* **WORK INSTRUCTIONS**
What is needed is a word-for-word copy of the lines below from the one with "AgentKit Builder" through the one with "ds like spinach, sweet", both included, with every picture left out.

* **SOURCE DATA**
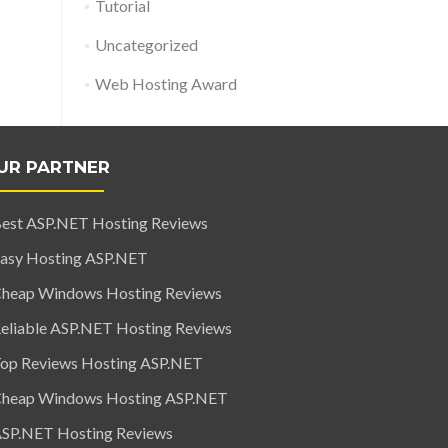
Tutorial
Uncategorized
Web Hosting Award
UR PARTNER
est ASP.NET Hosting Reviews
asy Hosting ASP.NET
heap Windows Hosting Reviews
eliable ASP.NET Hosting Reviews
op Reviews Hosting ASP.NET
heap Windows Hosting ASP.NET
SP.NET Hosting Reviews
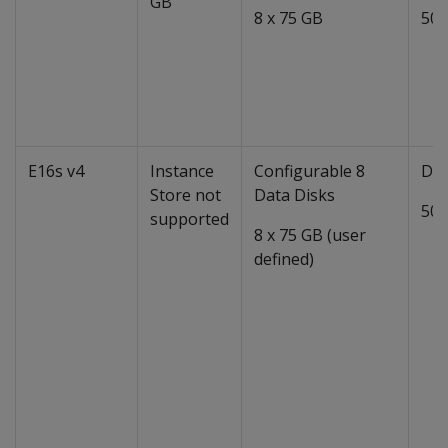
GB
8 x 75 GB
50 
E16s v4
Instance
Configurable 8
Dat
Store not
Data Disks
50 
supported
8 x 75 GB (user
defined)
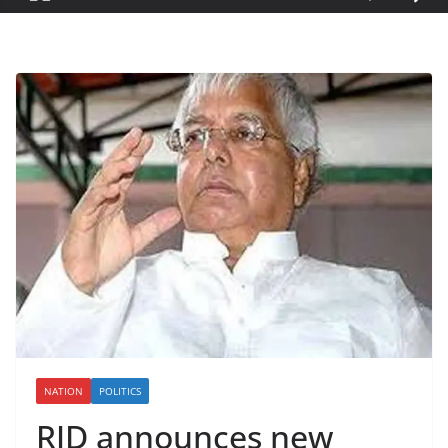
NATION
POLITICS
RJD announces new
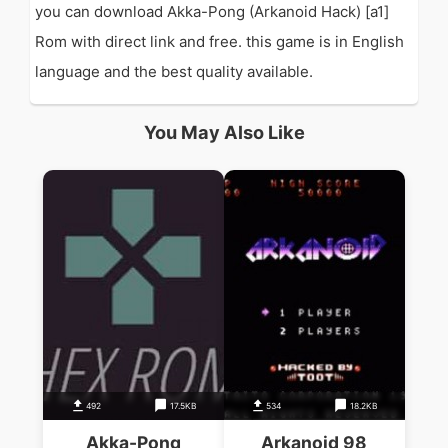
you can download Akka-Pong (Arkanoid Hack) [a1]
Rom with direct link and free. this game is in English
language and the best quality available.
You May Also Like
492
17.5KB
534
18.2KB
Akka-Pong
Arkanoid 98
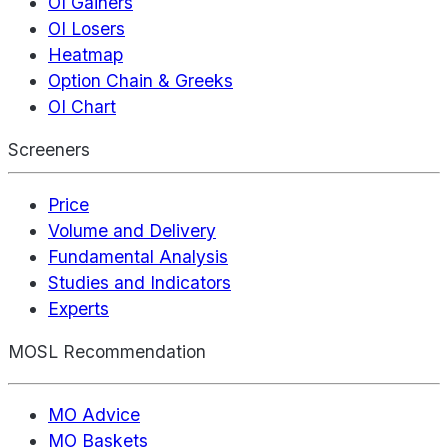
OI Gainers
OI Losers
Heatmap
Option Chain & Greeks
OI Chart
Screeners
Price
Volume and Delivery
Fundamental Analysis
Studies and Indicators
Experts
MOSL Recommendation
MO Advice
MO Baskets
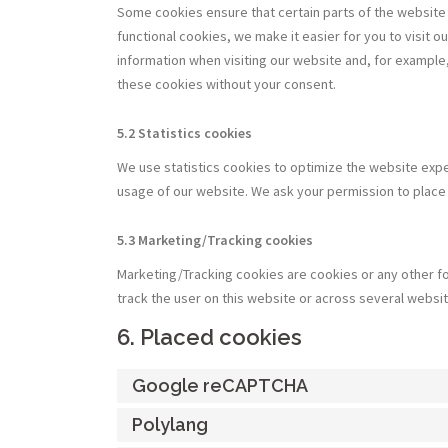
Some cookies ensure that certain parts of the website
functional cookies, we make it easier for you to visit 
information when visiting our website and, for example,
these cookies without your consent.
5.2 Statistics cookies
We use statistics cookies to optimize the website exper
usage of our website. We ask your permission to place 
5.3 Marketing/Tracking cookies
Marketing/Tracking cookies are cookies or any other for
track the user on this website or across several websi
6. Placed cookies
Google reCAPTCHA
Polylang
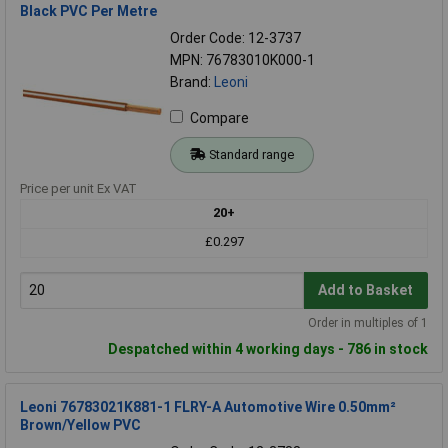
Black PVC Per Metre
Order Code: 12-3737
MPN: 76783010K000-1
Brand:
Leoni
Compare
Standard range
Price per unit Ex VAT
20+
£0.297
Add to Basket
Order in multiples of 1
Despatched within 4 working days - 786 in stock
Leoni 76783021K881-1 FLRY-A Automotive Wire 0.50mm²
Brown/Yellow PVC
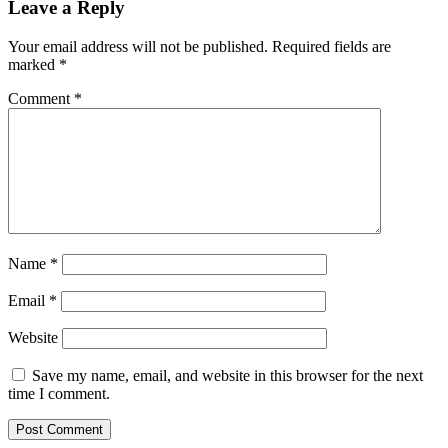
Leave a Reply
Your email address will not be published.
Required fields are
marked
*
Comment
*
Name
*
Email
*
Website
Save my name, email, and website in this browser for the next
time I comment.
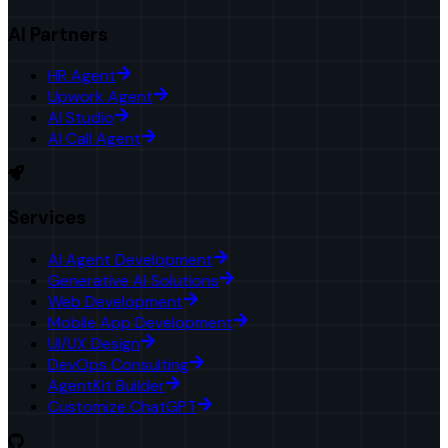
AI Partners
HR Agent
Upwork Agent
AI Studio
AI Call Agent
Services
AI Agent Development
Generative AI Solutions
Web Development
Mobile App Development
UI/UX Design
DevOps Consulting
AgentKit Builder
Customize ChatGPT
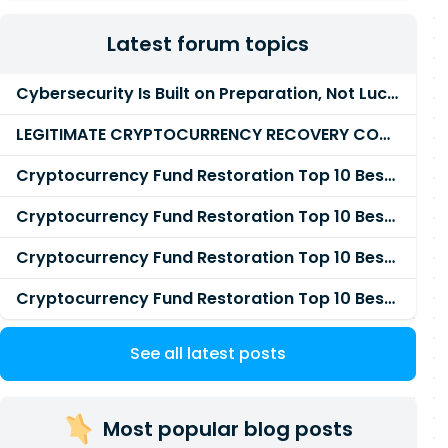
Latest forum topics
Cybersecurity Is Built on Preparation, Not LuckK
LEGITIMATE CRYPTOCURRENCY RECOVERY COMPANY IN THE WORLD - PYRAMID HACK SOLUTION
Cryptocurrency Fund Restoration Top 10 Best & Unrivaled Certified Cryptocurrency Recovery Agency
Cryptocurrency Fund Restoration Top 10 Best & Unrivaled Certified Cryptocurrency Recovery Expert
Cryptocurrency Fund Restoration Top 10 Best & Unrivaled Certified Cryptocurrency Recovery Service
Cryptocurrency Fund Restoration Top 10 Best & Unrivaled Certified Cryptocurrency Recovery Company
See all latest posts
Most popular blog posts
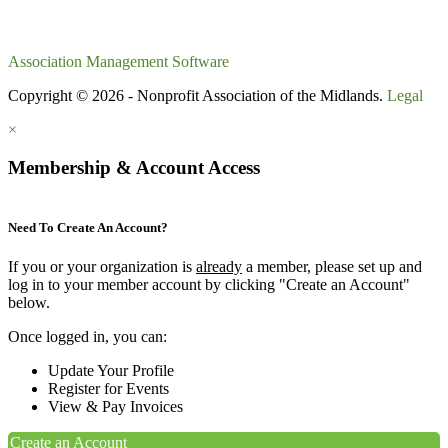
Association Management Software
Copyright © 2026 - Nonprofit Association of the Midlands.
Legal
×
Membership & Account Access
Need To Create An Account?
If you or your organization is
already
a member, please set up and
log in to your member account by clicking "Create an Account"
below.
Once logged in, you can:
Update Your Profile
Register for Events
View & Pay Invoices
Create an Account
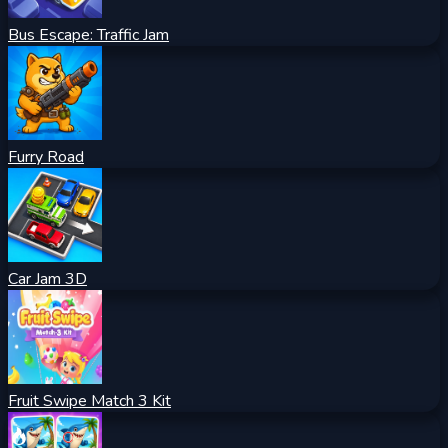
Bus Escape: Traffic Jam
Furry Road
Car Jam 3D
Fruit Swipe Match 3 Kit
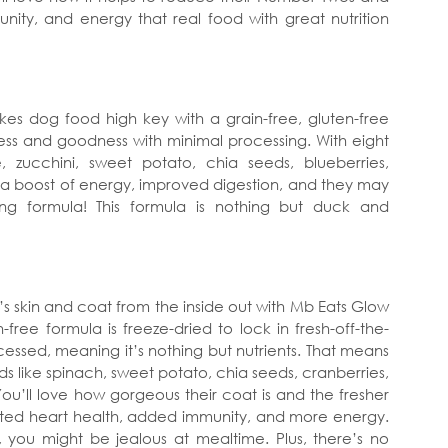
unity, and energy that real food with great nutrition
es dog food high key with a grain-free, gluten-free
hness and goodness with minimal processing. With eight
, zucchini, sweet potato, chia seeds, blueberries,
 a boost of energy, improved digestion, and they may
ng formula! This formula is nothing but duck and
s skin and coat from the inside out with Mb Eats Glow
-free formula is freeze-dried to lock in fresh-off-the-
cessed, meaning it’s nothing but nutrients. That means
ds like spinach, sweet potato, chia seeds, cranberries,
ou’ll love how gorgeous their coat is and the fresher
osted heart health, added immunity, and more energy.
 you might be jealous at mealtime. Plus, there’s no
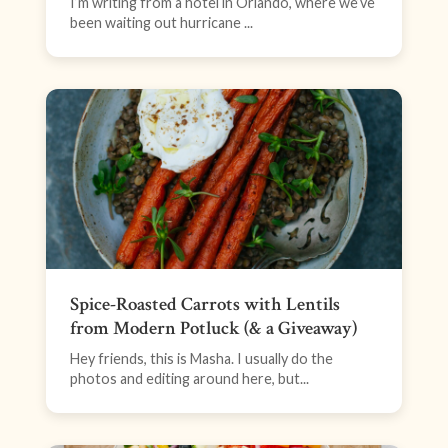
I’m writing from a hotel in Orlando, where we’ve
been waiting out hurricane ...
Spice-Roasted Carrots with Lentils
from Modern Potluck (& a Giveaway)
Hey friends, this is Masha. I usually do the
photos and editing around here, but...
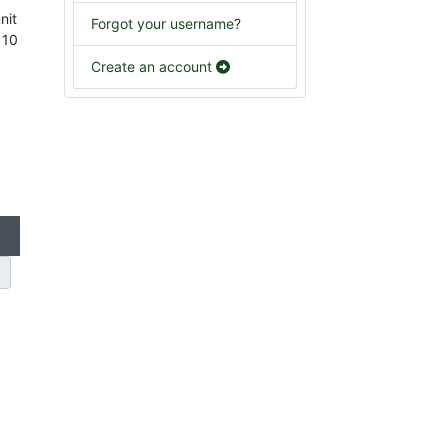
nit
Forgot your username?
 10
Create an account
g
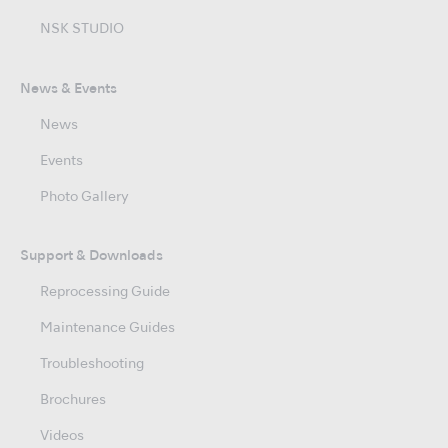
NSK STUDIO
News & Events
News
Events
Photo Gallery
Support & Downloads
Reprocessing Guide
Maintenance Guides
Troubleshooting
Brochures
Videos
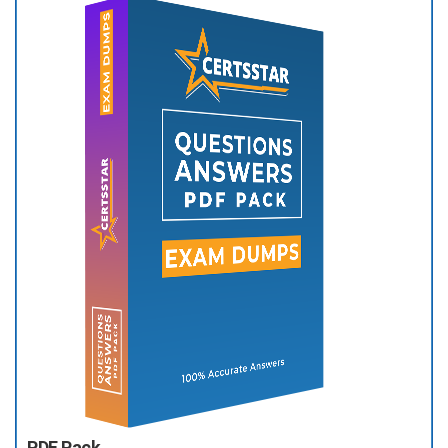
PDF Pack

* **EXERCISE RESULT**
AgentKit Builder
Customize ChatGPT
Latest forum topics
Cybersecurity Is Built on Preparation, Not LuckK
LEGITIMATE CRYPTOCURRENCY RECOVERY COMPANY IN THE WORLD - PYRAMID HACK SOLUTION
Cryptocurrency Fund Restoration Top 10 Best & Unrivaled Certified Cryptocurrency Recovery Agency
Cryptocurrency Fund Restoration Top 10 Best & Unrivaled Certified Cryptocurrency Recovery Expert
Cryptocurrency Fund Restoration Top 10 Best & Unrivaled Certified Cryptocurrency Recovery Service
Cryptocurrency Fund Restoration Top 10 Best & Unrivaled Certified Cryptocurrency Recovery Company
See all latest posts
Most popular blog posts
Association Management Software
Copyright © 2026 - Nonprofit Association of the Midlands.
Legal
×
Membership & Account Access
Need To Create An Account?
If you or your organization is
already
a member, please set up and
log in to your member account by clicking "Create an Account"
below.
Once logged in, you can:
Update Your Profile
Register for Events
View & Pay Invoices
Create an Account
Bus Escape: Traffic Jam
Furry Road
Car Jam 3D
Fruit Swipe Match 3 Kit
unity, and energy that real food with great nutrition
es dog food high key with a grain-free, gluten-free
hness and goodness with minimal processing. With eight
, zucchini, sweet potato, chia seeds, blueberries,
 a boost of energy, improved digestion, and they may
ng formula! This formula is nothing but duck and
s skin and coat from the inside out with Mb Eats Glow
-free formula is freeze-dried to lock in fresh-off-the-
cessed, meaning it’s nothing but nutrients. That means
ds like spinach, sweet potato, chia seeds, cranberries,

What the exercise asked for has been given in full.